People that guess the correct password in a minute.
And it’s always something that makes sense, like a name or number sequence.
It’s never complex like: P+99X44?
“Wait, wasn’t his daughter’s dog named Fluffy? Try that!!!”
“It worked!!”
Big one is hacking. Apparently it only takes 5 seconds of random keyboarding to break into any computer and maybe another 10 seconds to gain access to top secret spy satellites. Also nobody ever chooses a password longer than six letters using a word found in the dictionary.
Very possible. Lots of trained people can do it.
And the clever 30 second closing statements instead of the long rehashing of every point of the case like closing statements really are.
Cops work 24 hours a day. Night time. Day time. Holidays. 7 days a week. No one cares about getting overtime. Bosses don’t care about giving overtime. It’s only money right?
Long range? Many revolvers (I won’t say all!) have intrinsic windage: even if you locked the gun in a gun-vise, the shots will scatter to a certain degree. You can’t compensate for this, no matter what your skill.
(Now, hand me a Buntline Special, and the effect will be quite a bit less!)
And yet I’ve seen people make shots with revolvers at up to 100 yards.
And what do you mean they have “intrinsic windage?” Windage is the horizontal drift of the bullet. How do you have intrinsic horizontal drift? I have never heard that term before.
The hero will be in hot pursuit of the villain down an alley, when invariably a delivery truck will pull out between the hero and the villain, allowing the bad guy to escape.
May I ask where? 'Cause I can’t even see the target at 100 yards.
Hell, I can do it.
and here’s others:
http://rugerforum.net/ruger-double-action/25268-100-yd-revolvers.html
Well, I did it for 4-5 years. And I’m certain that from the time we met, got engaged and married, my wife didn’t know that I smoked. So, I can’t agree with your premise. (FYI, we’re still married and I don’t smoke anymore.)

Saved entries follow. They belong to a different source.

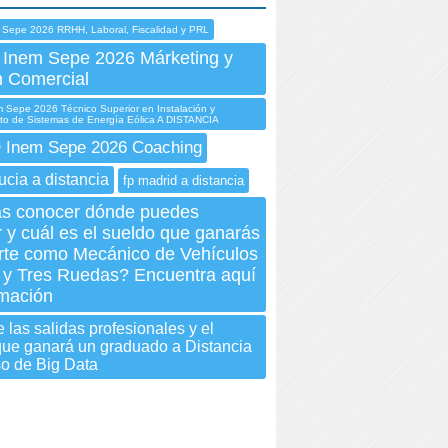
 Sepe 2026 RRHH, Laboral, Fiscalidad y PRL
 Inem Sepe 2026 Márketing y
n Comercial
Sepe 2026 Técnico Superior en Instalación y
to de Sistemas de Energía Eólica A DISTANCIA
Inem Sepe 2026 Coaching
ucia a distancia
fp madrid a distancia
s conocer dónde puedes
r y cuál es el sueldo que ganarás
larte como Mecánico de Vehículos
 y Tres Ruedas? Encuentra aquí
rmación
 las salidas profesionales y el
 que ganará un graduado a Distancia
so de Big Data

Mannix! Not just a revolver, but the classic TV detective snub nose .38. Our hero is in a jeep on a bouncy jungle road, being chase by bad guys. He takes careful aim (pretty sure he wasn’t driving) and puts a single shot into the pursuing vehicle’s radiator, immediately disabling that jeep.
Wow. Some talented shooters with special weapons. Impressive.
But, your last cite says:
And the target in the picture is nowhere near 100 yards.
The slam on the brakes perfect 180 U-turn seems commonplace. Is it that easy?